Read through the entries below and copy each line where "thumb" turns up.

━━━ Data section

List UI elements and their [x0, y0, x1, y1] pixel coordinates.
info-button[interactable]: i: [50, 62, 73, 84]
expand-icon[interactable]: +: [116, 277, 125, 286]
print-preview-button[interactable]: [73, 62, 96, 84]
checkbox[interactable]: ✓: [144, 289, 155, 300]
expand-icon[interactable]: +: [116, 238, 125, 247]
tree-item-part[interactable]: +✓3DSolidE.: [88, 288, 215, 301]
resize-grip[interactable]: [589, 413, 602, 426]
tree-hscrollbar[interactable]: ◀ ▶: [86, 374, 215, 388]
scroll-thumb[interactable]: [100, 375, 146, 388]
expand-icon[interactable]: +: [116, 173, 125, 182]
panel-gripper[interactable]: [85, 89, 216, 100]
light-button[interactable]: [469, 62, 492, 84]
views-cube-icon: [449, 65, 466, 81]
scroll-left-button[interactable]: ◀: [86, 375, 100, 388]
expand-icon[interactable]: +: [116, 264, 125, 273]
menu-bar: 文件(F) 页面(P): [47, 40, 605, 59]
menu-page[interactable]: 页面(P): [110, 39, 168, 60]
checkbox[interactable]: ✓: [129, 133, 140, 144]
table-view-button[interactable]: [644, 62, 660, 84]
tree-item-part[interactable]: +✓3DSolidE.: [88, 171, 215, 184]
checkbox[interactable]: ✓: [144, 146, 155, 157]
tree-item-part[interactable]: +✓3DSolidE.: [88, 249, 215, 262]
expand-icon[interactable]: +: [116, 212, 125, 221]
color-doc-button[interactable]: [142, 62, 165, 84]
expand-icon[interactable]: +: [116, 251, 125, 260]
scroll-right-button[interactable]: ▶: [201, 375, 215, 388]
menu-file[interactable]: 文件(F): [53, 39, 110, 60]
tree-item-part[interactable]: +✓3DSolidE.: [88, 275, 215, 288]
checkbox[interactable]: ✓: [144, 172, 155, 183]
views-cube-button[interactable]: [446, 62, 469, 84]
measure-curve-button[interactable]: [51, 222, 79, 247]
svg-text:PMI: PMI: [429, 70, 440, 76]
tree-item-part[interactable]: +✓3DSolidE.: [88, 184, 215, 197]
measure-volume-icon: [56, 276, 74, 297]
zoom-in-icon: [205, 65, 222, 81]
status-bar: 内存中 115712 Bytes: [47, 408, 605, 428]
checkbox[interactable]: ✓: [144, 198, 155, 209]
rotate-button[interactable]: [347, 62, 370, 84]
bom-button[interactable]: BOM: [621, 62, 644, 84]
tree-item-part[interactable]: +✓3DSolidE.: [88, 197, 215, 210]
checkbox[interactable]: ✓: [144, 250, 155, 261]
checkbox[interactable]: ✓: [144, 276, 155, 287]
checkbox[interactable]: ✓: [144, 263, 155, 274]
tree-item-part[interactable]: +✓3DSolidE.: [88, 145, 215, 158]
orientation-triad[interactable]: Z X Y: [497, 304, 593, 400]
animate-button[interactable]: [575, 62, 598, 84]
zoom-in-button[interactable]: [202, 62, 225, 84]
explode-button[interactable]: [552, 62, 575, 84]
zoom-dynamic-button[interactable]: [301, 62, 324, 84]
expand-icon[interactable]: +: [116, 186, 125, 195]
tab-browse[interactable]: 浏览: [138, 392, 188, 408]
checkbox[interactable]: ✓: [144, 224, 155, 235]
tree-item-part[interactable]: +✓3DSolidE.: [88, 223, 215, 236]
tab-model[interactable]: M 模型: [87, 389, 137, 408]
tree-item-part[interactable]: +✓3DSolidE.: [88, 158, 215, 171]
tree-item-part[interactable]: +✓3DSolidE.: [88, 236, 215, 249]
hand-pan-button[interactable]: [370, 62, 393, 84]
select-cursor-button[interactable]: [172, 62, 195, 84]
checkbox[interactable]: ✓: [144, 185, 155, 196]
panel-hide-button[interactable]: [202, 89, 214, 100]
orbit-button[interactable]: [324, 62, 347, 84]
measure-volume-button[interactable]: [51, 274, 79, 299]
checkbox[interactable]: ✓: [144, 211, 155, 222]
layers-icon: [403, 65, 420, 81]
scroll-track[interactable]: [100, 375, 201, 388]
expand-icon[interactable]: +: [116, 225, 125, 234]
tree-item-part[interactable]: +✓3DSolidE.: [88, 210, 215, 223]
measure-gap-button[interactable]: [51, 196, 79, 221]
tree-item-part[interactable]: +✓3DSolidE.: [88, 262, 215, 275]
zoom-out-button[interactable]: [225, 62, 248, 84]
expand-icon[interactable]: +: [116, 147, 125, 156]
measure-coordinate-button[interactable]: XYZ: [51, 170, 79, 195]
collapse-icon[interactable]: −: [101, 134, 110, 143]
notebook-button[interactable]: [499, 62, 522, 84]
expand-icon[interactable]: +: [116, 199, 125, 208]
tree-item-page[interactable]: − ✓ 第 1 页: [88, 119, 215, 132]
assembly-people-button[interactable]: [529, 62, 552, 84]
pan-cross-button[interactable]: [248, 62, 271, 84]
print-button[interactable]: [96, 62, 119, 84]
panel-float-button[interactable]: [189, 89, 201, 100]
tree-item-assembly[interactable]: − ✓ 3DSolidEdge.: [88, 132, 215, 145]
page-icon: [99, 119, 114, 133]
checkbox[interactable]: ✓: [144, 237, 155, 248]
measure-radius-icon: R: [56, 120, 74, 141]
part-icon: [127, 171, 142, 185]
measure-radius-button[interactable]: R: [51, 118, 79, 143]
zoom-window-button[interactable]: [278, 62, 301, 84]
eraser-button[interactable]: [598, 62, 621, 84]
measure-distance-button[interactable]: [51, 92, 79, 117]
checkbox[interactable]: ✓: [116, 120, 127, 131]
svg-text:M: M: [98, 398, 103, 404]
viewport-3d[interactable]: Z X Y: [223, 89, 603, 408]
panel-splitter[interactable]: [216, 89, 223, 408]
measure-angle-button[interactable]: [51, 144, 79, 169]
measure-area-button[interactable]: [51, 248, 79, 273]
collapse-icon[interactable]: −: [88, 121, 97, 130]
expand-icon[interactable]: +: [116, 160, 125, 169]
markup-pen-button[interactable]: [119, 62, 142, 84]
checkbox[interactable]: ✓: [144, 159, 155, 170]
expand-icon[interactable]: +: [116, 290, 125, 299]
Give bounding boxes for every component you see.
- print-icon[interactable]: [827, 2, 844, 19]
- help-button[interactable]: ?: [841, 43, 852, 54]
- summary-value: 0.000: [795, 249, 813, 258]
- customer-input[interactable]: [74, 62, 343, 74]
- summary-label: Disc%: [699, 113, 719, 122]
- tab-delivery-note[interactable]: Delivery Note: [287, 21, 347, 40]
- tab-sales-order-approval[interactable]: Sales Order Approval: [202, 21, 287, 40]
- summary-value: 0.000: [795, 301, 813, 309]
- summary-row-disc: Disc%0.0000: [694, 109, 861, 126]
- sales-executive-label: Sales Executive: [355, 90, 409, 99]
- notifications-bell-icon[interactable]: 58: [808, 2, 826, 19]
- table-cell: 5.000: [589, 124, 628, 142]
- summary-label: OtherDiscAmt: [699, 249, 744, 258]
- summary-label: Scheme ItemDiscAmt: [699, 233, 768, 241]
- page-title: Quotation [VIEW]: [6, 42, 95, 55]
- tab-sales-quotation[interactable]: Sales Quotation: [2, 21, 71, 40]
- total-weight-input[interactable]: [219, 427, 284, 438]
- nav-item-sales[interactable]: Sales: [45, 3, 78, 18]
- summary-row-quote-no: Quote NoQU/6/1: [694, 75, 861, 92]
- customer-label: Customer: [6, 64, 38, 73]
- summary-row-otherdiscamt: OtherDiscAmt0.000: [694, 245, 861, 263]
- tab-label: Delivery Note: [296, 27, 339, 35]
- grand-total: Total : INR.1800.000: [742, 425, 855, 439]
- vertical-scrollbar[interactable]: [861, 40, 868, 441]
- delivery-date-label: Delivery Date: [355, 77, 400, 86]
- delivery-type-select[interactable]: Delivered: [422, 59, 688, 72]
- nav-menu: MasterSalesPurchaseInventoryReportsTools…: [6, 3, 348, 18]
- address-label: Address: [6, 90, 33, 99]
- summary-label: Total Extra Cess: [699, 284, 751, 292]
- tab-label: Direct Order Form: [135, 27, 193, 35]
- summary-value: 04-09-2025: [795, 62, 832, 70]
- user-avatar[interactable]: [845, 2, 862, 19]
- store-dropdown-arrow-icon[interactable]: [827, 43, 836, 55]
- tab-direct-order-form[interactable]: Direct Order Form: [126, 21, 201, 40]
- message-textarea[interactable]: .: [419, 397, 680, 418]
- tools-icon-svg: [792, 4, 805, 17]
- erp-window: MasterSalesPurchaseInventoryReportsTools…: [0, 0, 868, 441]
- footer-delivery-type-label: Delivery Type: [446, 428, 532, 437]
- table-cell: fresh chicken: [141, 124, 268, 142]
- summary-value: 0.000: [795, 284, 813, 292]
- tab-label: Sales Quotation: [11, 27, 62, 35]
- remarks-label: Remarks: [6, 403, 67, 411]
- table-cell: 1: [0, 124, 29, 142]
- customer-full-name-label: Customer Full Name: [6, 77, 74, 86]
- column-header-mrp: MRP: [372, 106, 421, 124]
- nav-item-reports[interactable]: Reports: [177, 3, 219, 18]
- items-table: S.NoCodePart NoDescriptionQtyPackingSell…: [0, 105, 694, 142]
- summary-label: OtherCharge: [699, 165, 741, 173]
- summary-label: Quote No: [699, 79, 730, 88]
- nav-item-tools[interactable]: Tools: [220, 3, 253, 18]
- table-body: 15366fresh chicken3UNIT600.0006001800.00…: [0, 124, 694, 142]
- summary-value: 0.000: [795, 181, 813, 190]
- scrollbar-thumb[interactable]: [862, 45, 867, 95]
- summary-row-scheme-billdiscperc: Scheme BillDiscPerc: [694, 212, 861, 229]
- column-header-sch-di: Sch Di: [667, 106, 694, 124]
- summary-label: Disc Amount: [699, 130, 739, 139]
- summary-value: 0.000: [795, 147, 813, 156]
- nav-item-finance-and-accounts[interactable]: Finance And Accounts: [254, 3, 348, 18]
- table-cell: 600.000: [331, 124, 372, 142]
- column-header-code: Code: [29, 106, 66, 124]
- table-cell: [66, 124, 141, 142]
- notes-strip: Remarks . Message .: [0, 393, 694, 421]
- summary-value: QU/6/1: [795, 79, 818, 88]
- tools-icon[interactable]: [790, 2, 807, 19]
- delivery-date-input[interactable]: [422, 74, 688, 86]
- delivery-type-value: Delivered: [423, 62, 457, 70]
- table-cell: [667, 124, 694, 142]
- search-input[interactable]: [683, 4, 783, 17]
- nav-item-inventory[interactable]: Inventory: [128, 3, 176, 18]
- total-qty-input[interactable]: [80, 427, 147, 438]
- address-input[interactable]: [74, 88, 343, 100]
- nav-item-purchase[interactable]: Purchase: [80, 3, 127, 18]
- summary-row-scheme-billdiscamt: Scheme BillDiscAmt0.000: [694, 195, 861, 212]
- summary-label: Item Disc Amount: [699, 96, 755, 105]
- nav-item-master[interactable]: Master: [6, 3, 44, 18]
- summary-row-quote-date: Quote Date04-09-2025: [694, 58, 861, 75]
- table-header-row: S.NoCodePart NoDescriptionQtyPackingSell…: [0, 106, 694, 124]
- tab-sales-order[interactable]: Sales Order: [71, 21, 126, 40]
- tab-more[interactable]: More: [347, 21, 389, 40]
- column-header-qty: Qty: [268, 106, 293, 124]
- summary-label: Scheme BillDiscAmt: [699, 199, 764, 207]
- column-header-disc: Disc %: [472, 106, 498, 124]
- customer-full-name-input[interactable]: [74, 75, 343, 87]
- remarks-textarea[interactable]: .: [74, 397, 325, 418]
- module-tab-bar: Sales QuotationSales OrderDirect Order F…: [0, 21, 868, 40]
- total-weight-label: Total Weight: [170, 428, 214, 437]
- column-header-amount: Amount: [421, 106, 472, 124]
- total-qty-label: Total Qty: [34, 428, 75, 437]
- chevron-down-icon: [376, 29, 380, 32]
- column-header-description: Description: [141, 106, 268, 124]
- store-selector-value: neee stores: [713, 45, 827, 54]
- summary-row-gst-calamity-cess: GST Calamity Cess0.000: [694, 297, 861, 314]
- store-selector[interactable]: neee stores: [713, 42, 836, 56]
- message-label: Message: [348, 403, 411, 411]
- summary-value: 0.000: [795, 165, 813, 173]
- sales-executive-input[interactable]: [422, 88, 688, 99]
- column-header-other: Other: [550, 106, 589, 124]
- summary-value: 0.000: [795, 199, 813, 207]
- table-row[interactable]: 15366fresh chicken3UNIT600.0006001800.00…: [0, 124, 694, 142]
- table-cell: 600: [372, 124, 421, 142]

━━━━━━

## Task response:
scroll-thumb[interactable]: [100, 375, 146, 388]
- scrollbar-thumb[interactable]: [862, 45, 867, 95]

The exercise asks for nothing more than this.